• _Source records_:
□ □ □ □ □

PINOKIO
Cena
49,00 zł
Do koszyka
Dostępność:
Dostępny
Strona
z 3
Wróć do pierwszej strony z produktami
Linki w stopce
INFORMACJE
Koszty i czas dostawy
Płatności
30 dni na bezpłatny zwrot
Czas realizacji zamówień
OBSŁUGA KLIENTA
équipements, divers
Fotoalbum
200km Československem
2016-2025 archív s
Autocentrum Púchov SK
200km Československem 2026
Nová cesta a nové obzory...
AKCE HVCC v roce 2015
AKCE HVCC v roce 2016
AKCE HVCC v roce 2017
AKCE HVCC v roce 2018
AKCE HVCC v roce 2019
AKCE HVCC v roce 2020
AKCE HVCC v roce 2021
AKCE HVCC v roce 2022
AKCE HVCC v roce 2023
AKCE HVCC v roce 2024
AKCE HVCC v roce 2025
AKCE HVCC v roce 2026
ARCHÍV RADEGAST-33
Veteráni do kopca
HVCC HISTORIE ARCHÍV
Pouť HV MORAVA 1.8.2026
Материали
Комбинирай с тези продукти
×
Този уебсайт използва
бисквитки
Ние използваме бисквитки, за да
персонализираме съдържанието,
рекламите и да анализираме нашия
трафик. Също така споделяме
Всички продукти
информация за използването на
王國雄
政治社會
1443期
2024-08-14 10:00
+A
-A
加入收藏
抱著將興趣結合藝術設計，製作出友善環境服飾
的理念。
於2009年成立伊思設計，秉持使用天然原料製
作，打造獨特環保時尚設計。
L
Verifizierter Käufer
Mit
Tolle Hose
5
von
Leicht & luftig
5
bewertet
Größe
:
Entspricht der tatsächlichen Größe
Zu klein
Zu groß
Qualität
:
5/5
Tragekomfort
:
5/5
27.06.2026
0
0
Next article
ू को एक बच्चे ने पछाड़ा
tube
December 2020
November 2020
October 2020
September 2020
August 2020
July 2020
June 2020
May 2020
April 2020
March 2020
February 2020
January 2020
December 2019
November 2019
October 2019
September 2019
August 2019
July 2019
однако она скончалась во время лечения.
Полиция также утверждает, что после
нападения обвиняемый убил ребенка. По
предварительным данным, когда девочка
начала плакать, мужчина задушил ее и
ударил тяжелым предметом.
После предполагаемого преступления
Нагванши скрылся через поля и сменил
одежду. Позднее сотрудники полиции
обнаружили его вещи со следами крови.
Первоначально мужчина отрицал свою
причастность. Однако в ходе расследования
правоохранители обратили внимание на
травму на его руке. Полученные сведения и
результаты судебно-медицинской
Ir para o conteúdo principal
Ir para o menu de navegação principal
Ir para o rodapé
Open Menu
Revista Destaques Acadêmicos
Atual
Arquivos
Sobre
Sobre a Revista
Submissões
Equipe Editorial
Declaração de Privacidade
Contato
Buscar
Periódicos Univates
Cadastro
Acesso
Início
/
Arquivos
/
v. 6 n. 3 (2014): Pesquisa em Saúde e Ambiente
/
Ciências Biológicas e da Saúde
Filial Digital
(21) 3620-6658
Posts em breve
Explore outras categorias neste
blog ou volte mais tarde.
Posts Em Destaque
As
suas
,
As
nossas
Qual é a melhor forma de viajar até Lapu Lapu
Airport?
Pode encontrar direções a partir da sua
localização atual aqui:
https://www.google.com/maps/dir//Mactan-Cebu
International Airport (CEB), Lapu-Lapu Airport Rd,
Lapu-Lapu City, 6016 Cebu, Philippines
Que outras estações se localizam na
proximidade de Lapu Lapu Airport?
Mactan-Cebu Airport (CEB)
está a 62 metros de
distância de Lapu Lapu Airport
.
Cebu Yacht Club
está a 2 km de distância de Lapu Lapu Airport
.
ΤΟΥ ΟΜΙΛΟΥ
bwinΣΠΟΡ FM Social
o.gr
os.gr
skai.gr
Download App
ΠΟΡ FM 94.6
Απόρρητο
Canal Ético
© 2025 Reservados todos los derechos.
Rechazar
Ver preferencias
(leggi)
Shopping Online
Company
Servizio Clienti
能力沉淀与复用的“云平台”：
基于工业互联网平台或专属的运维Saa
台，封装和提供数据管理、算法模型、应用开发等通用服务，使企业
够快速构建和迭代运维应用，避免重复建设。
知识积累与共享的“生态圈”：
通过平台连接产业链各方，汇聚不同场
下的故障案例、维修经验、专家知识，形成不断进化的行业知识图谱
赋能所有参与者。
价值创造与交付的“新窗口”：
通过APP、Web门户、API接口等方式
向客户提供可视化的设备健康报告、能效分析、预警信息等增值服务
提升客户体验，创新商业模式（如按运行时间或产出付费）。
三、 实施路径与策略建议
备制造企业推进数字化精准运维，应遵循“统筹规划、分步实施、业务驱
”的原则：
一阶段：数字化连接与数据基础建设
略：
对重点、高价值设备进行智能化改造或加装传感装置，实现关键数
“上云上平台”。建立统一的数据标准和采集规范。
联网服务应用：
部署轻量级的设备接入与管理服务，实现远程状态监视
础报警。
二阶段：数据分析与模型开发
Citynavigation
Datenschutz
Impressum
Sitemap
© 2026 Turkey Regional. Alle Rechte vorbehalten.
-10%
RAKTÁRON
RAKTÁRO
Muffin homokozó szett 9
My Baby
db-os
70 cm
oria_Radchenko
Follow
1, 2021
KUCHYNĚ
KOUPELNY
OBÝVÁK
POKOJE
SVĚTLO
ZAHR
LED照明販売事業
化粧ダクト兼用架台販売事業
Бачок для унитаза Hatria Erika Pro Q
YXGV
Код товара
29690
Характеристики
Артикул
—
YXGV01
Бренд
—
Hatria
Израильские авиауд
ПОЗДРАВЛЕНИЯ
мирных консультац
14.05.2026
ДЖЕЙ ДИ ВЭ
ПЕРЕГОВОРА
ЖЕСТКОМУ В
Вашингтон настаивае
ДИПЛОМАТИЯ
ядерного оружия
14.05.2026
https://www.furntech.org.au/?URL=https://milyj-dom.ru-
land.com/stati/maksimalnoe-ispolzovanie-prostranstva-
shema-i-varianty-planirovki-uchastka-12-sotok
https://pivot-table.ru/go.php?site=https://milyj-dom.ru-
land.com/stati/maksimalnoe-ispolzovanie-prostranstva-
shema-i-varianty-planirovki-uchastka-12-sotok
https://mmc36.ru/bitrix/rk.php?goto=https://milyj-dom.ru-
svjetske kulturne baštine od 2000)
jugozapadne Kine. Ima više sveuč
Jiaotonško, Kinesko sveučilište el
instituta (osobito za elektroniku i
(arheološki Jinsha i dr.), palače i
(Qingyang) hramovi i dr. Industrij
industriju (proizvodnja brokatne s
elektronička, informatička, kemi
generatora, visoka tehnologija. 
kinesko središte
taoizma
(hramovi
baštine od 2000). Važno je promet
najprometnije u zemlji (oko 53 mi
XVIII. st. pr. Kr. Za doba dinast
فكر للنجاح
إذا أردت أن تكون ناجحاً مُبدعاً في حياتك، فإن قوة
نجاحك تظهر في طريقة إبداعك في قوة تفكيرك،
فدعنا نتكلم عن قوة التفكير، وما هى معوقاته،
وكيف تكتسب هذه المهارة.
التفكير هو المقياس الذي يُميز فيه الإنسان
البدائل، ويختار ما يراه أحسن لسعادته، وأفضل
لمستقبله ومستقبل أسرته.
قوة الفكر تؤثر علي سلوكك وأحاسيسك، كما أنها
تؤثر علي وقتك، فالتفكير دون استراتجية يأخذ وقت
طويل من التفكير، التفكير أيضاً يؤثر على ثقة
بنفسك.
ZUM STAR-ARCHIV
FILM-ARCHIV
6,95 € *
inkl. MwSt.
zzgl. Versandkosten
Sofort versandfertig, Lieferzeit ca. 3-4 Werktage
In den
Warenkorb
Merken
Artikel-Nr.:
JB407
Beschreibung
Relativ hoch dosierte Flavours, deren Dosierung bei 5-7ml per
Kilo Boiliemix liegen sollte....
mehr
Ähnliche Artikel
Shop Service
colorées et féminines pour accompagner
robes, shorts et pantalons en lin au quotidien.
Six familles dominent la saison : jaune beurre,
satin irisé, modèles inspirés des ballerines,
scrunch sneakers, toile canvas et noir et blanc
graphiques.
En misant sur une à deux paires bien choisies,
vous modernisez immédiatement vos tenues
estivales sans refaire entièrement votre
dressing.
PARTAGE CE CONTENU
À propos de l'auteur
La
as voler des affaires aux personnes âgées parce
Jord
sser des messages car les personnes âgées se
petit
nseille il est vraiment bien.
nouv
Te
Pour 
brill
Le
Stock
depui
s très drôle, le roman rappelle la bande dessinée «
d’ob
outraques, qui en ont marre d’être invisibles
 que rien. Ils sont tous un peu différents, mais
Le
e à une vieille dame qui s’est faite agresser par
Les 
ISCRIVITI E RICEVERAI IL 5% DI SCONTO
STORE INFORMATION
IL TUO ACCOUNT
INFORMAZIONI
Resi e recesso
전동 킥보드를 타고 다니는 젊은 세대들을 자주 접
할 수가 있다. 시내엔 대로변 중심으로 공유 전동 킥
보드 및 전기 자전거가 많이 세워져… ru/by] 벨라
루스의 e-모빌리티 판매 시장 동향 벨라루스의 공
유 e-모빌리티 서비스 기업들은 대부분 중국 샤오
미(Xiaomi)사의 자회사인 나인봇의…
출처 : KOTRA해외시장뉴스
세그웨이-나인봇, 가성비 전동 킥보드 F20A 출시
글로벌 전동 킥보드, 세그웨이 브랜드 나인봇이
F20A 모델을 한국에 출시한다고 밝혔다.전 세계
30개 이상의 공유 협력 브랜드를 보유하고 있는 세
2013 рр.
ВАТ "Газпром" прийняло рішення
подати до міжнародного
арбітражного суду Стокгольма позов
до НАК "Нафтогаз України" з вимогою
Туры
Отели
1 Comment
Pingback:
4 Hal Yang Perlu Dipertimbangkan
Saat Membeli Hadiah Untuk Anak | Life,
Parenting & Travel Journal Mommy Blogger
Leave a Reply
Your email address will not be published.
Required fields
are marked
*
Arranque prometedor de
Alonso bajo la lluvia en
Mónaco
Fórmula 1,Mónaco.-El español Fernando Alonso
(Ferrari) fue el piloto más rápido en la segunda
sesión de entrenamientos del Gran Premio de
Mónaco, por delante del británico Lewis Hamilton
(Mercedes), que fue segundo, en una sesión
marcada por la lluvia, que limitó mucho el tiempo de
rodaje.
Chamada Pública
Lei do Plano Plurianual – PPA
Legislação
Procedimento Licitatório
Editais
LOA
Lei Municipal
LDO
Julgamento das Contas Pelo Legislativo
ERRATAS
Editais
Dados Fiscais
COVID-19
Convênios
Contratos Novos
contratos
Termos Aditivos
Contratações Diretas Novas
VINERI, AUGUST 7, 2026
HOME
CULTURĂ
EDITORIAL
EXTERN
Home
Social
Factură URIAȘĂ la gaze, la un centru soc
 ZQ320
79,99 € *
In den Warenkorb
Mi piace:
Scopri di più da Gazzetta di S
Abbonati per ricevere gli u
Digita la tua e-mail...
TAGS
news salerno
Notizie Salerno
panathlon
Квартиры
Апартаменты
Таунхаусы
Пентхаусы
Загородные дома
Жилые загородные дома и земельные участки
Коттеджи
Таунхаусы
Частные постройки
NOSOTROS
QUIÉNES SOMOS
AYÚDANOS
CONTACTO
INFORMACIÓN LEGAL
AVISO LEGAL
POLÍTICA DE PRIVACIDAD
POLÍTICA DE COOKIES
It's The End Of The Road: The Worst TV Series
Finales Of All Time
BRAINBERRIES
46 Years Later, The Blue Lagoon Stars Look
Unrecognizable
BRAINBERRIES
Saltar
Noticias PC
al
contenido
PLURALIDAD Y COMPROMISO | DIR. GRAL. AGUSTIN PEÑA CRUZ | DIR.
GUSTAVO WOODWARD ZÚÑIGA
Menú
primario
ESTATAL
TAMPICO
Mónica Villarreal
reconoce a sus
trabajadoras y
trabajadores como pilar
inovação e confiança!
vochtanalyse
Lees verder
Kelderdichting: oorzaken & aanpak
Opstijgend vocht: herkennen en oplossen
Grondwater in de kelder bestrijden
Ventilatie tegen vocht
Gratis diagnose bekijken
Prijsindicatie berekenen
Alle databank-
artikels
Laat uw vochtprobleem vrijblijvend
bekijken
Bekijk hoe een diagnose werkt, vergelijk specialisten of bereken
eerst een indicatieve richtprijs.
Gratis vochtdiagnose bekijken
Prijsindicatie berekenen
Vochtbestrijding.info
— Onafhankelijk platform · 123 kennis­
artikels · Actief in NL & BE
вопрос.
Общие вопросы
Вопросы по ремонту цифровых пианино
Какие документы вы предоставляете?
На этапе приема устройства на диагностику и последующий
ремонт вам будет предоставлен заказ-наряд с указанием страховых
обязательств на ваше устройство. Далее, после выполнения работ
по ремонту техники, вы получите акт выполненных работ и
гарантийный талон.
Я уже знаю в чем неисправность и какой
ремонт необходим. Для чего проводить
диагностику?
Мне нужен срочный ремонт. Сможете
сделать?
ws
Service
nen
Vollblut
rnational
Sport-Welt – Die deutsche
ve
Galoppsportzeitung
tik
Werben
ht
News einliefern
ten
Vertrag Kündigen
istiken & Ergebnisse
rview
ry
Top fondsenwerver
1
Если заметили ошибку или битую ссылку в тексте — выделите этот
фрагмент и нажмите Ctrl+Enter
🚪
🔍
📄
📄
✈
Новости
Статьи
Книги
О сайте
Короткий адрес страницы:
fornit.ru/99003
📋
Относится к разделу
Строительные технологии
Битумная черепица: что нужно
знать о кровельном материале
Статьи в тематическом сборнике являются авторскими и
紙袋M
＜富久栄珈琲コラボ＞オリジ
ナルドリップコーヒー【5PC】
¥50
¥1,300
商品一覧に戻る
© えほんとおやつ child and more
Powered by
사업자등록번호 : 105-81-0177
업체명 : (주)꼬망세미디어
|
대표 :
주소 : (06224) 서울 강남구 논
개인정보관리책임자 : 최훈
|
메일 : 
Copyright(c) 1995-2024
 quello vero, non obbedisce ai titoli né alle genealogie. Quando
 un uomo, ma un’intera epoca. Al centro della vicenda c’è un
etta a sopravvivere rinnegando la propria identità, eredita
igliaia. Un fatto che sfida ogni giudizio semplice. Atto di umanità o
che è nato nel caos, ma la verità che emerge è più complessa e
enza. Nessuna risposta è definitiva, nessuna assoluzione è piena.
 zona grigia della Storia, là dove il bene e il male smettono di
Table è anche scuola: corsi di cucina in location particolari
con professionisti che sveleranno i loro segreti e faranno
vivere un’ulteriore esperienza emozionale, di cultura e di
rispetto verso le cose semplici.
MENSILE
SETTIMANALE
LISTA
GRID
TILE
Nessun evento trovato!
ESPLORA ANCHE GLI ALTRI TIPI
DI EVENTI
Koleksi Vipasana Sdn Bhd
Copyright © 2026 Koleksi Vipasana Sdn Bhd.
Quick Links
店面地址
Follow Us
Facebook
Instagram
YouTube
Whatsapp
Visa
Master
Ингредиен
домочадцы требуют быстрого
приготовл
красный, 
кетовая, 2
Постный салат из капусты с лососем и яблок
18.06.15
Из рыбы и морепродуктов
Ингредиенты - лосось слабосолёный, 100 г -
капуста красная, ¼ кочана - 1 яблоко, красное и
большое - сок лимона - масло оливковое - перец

□ □ □ □ □

• _WHAT TO WORK ON_:
Note every line of the records that holds the word "AKCE", and copy it.

• _ANSWER TO THIS TASK_:
AKCE HVCC v roce 2015
AKCE HVCC v roce 2016
AKCE HVCC v roce 2017
AKCE HVCC v roce 2018
AKCE HVCC v roce 2019
AKCE HVCC v roce 2020
AKCE HVCC v roce 2021
AKCE HVCC v roce 2022
AKCE HVCC v roce 2023
AKCE HVCC v roce 2024
AKCE HVCC v roce 2025
AKCE HVCC v roce 2026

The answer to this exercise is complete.